DIRECTIONS FOR THIS TASK => Pull out every line from the listing that has the word "износ".
### PROVIDED RECORDS
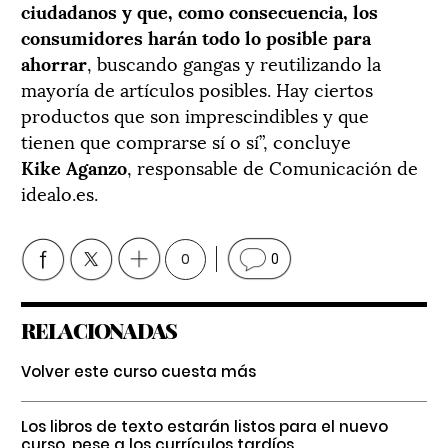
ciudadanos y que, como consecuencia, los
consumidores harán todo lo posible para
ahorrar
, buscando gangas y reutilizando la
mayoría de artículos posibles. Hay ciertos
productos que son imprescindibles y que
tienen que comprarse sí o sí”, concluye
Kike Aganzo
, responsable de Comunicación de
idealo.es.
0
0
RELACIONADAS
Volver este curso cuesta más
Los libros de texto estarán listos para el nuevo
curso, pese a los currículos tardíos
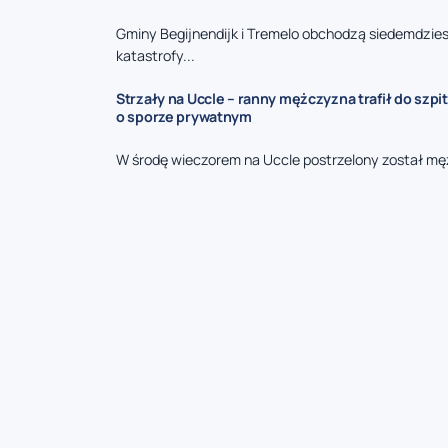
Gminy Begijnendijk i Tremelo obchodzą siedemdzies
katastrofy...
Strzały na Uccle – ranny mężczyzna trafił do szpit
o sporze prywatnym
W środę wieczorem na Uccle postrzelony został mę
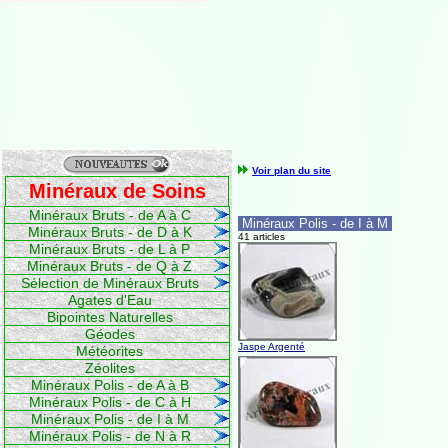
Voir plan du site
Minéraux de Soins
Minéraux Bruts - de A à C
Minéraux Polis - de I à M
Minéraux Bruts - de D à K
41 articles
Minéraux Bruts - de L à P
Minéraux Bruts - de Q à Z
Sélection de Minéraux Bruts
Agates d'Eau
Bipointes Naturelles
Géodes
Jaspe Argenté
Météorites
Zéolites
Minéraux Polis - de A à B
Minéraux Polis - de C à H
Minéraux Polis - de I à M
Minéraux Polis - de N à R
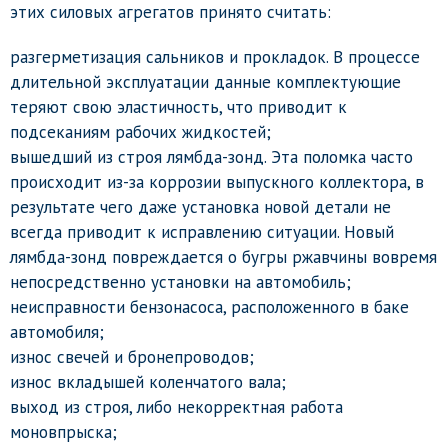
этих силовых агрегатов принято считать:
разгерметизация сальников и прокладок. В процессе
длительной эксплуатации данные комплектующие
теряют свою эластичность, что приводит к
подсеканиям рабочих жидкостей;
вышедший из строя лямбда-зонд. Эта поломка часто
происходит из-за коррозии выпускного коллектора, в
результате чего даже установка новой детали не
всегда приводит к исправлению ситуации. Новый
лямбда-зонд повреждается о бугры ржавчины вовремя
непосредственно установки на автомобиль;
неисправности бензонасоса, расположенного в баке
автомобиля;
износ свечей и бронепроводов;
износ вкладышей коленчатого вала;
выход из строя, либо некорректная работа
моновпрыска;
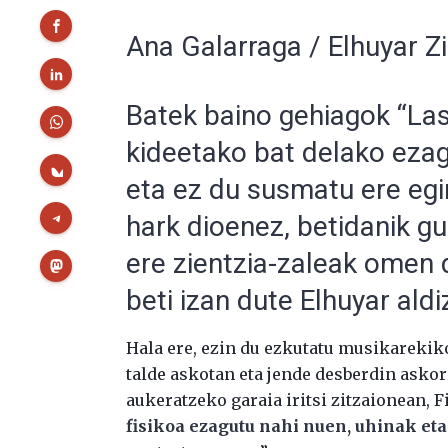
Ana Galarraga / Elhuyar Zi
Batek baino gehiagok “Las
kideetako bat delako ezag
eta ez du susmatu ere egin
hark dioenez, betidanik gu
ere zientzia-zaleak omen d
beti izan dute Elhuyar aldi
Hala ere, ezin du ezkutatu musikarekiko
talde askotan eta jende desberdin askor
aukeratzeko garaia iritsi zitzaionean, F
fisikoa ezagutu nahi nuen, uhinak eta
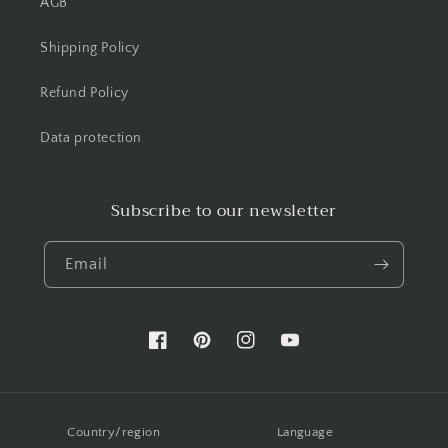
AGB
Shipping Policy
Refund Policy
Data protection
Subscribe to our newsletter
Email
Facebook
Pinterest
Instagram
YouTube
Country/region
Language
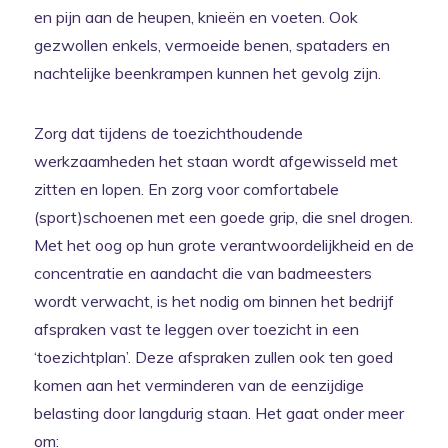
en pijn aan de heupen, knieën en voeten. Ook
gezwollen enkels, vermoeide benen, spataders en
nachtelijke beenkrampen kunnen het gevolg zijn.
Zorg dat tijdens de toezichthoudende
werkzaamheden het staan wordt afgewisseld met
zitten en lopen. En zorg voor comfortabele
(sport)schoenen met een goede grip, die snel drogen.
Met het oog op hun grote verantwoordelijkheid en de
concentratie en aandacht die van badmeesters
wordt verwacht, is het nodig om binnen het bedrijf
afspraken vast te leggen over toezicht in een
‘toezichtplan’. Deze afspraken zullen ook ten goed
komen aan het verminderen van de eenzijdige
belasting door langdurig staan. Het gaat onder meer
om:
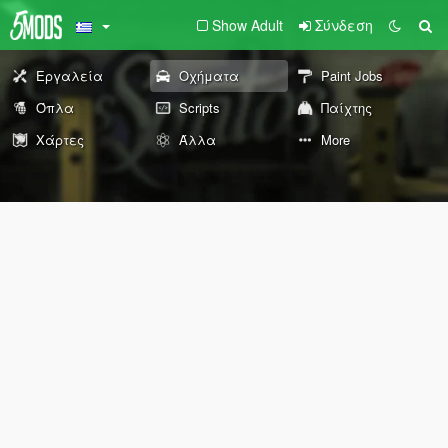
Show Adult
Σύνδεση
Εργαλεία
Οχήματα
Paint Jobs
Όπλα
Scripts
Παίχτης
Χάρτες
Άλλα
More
######
### PROVIDED RECORDS
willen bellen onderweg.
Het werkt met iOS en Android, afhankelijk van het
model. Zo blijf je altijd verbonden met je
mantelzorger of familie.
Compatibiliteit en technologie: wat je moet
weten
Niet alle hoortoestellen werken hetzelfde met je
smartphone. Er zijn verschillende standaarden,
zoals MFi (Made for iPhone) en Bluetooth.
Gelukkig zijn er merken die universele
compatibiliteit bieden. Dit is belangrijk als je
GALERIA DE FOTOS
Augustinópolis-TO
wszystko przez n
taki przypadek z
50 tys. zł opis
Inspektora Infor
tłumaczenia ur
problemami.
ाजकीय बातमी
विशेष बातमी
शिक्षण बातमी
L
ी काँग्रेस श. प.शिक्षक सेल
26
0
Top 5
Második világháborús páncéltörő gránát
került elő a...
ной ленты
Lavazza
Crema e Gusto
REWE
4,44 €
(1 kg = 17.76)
######
### PROVIDED RECORDS
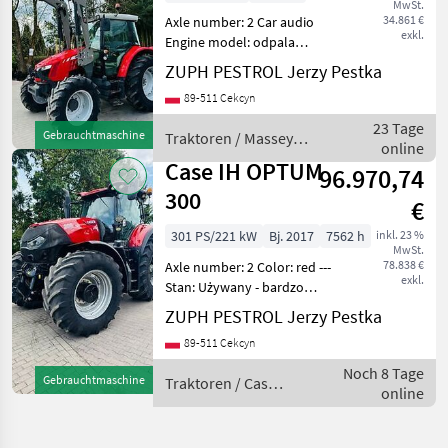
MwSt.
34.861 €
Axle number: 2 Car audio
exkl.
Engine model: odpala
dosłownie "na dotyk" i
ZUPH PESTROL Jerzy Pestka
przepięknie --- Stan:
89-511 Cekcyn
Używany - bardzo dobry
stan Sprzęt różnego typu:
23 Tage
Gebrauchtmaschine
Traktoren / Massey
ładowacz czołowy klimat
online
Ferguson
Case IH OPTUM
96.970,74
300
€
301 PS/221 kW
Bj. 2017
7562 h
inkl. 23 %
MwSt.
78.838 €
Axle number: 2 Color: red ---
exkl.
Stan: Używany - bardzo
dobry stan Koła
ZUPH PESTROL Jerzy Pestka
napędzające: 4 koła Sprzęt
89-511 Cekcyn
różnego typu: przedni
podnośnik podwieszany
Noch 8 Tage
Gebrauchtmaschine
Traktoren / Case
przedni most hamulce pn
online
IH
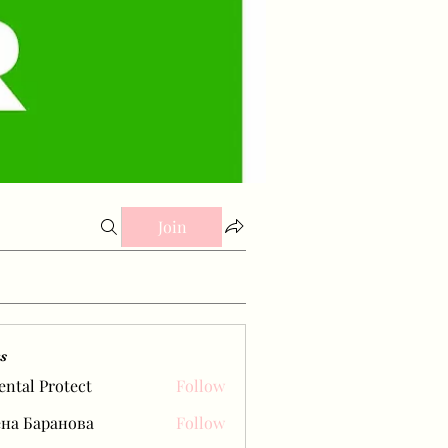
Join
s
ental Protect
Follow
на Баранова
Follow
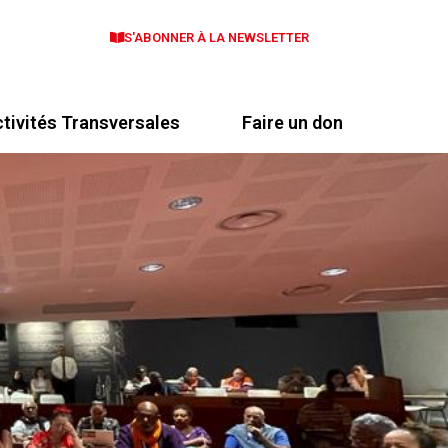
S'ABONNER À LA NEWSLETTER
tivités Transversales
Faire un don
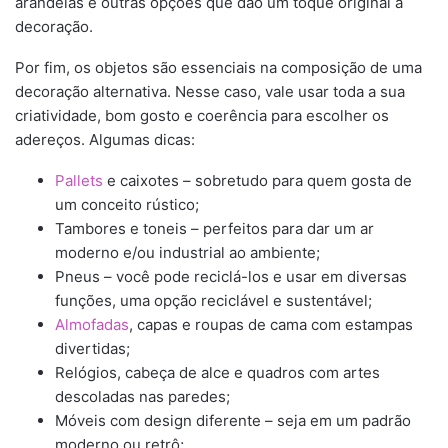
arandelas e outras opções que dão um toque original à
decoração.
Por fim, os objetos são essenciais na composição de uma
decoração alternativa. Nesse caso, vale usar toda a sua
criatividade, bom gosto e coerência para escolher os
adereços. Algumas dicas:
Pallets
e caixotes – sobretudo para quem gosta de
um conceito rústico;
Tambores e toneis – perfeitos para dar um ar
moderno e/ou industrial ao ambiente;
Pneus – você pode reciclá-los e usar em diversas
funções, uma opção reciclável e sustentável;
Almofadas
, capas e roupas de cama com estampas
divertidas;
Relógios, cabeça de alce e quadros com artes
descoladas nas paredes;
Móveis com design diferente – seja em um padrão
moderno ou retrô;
######
OUTPUT BELOW =>
износ свечей и бронепроводов;
износ вкладышей коленчатого вала;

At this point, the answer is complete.